Film: Dying, But Not Dead…Yet

Simon McCamus 4x5 Portrait II

I love film. I hate film. I love film. I hate film. I spend hours of my time and hundreds of my dollars on film. I wait weeks, or often months, between the shot and the final developed image. I never know if I have the shot: the subject is gone and there are no re-takes. Dust and poor lab work means time retouching the negative to make it clean enough for modern digital eyes and expectations. Most people say that they cannot see the difference…but almost all of them prefer the images taken with a film camera. Film is the woman you love more than you ever thought possible; she is the woman who tosses your heart around like a rag doll.
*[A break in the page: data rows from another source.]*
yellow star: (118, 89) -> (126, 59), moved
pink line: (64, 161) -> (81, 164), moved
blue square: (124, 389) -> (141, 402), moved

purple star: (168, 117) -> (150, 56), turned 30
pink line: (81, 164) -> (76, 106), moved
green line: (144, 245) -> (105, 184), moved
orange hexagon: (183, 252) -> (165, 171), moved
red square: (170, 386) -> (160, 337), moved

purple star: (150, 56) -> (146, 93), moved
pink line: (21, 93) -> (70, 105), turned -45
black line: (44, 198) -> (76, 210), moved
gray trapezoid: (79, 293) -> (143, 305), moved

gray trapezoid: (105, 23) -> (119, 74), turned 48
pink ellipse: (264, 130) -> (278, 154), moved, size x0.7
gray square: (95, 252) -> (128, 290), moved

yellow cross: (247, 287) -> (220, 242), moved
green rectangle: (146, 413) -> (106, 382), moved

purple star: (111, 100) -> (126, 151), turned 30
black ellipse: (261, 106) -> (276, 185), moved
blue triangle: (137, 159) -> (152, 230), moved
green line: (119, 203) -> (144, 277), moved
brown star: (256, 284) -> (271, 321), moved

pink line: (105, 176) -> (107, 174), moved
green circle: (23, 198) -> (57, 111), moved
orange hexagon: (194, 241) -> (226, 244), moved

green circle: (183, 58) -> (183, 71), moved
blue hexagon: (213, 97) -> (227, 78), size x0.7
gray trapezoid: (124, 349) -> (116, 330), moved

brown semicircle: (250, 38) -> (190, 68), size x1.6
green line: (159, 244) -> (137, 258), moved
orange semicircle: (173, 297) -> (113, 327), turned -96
Last weekend I spent two hours with Simon McCamus, a budding Toronto comedian. Our goal was to capture a few headshots for his artist portfolio. The deal was that I was not going to charge him because I value his art and his commitment to comedy. The benefit of being well-paid for the commercial work is that my personal work can be done as I see fit and without compensation beyond the pleasure of the work. My normal fee, $500, was waived, and we were under no pressure to produce anything other than what we did.

Simon McCamus 4x5 PortraitFor the session I wanted to shoot digital, 6x6cm film and 4×5 inch film. The digital is the money shot, the medium format is the back up, and the large format…well, that is the art. One of my artistic goals this year is to shoot ten portraits with the 4×5 film of artists who are still working to learn and practice their craft. Simon was a perfect candidate.
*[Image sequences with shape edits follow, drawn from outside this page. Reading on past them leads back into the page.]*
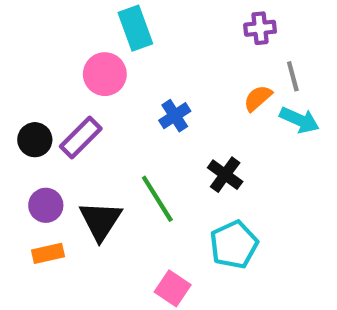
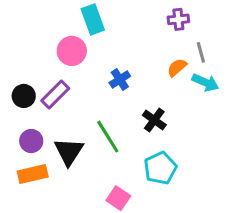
orange rectangle: (48, 253) -> (33, 174), size x1.4

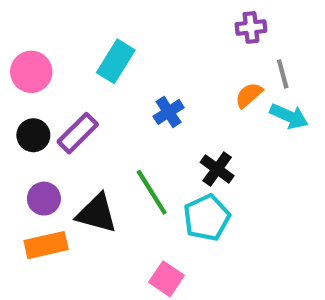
cyan rectangle: (93, 19) -> (116, 61), moved, turned 52
pink circle: (72, 51) -> (31, 72), moved
black triangle: (69, 152) -> (97, 213), turned -48
cyan pentagon: (160, 168) -> (207, 218), moved

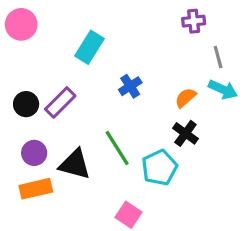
pink circle: (31, 72) -> (21, 24), moved
orange semicircle: (249, 95) -> (185, 98), moved
black cross: (217, 169) -> (185, 133), moved

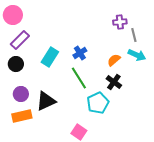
purple cross: (194, 21) -> (120, 22), moved
cyan rectangle: (89, 47) -> (50, 57), moved
purple rectangle: (60, 102) -> (20, 40), moved
green line: (117, 148) -> (79, 78), moved
black triangle: (75, 164) -> (46, 101), turned -40

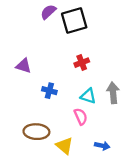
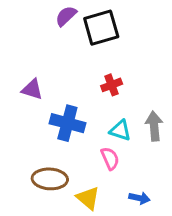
blue cross: (49, 91) -> (67, 123), size x1.6

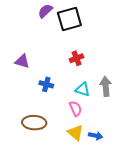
blue cross: (67, 123) -> (46, 84), size x0.6
yellow triangle: (88, 198) -> (75, 133), moved

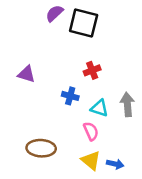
black square: (69, 19) -> (84, 23), turned 30
blue cross: (46, 84) -> (70, 96), moved

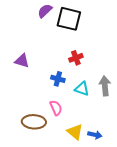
pink semicircle: (91, 131) -> (56, 108), moved

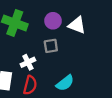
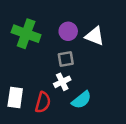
white cross: (28, 62) -> (62, 82), moved

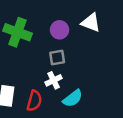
white triangle: (95, 36) -> (91, 23), moved

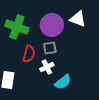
purple circle: (60, 30) -> (52, 25), size x1.5
red semicircle: (34, 101) -> (29, 54), moved

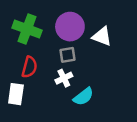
white triangle: (78, 19) -> (102, 36), moved
red semicircle: (29, 54) -> (29, 67), moved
4×5 film is a bitch to shoot. I have to focus upside down and backwards, without a loupe for magnification, and then demand that my subject not move an inch while I push in a film holder and pull the slide. Given that the last time I shot with the Linhof was March of last year, my film holders were half empty and unorganized. I ended up having to rush to the bathroom, load 5 sheets in the pitch blackness and rush back out to capture the final four shots of the session [I loaded one backwards]. My only hope was to get one great shot; I did.  Total cost: $40 for 4 shots.Simon Mc IV BW

With digital I can take 300 exposures and eventually get a solid shot, but film is a stranger beast. For the digital shots I used my Canon EOS 1DmkIII with a 50mm f.1.2 lens for the colour shot and with a Hasselblad 150mm CFi lens for the black and white. The first thing to notice is how different lenses compress or expand Simon’s face through the series. I feel like this focal length compression plagues most portraits as people feel they should look a certain way which often contrasts how the photographer sees the best sides of the subject.

Simon Mc II

In the end…I prefer the 4×5 film. I suspect that Simon will prefer the colour 50mm f.1.2 shot because it is what his eyes see on a daily basis. Still, how often does a person get to have a photograph taken on them on a forgotten media with German lenses and a large format camera made in West Germany in the 1960s? The challenge for my work in film is now to ensure that I have film stock and a lab that will develop the final negatives. I can keep my scanner running and Photoshop keeps getting better in terms of cleaning up the first scan, but I would surrender if I found myself need to develop sheets in a non-existent dark room.

I might mention that I have to admit that I much prefer the wonky Rapax lens made in America over the Schneider Kreuznach 210mm. The Schneider is sharper and more perfect, but the Rapax [which cost me $100] produces a more mysterious photograph due to its lack of focus and shallow depth of focus at f.4.5.